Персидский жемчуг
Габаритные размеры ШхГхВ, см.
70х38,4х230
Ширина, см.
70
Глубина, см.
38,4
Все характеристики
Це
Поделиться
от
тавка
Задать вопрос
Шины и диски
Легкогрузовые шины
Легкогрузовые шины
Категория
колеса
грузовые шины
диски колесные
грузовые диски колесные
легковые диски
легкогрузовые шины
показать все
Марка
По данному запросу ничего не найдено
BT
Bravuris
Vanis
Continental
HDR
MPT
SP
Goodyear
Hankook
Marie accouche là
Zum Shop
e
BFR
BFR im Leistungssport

────────

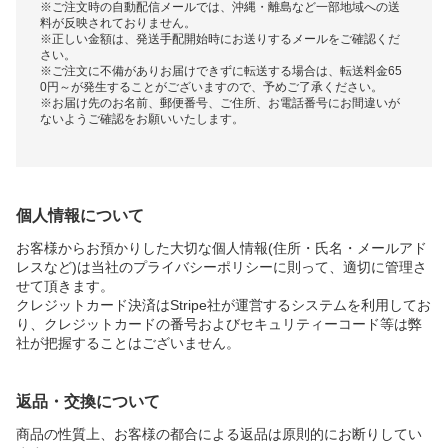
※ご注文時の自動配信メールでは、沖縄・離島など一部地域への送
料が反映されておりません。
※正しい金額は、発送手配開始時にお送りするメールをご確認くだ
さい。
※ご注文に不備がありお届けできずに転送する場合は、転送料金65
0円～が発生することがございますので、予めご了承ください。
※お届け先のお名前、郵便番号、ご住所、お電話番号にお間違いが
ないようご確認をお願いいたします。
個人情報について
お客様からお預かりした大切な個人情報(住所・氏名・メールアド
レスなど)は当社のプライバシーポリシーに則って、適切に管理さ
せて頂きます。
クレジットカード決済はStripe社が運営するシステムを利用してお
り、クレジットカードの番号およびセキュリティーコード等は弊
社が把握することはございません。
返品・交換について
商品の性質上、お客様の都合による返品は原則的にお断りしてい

────────

# Description of the task
The answer must consist of every line from the data that contains the word "диски".

# Answer for the task
Шины и диски
диски колесные
грузовые диски колесные
легковые диски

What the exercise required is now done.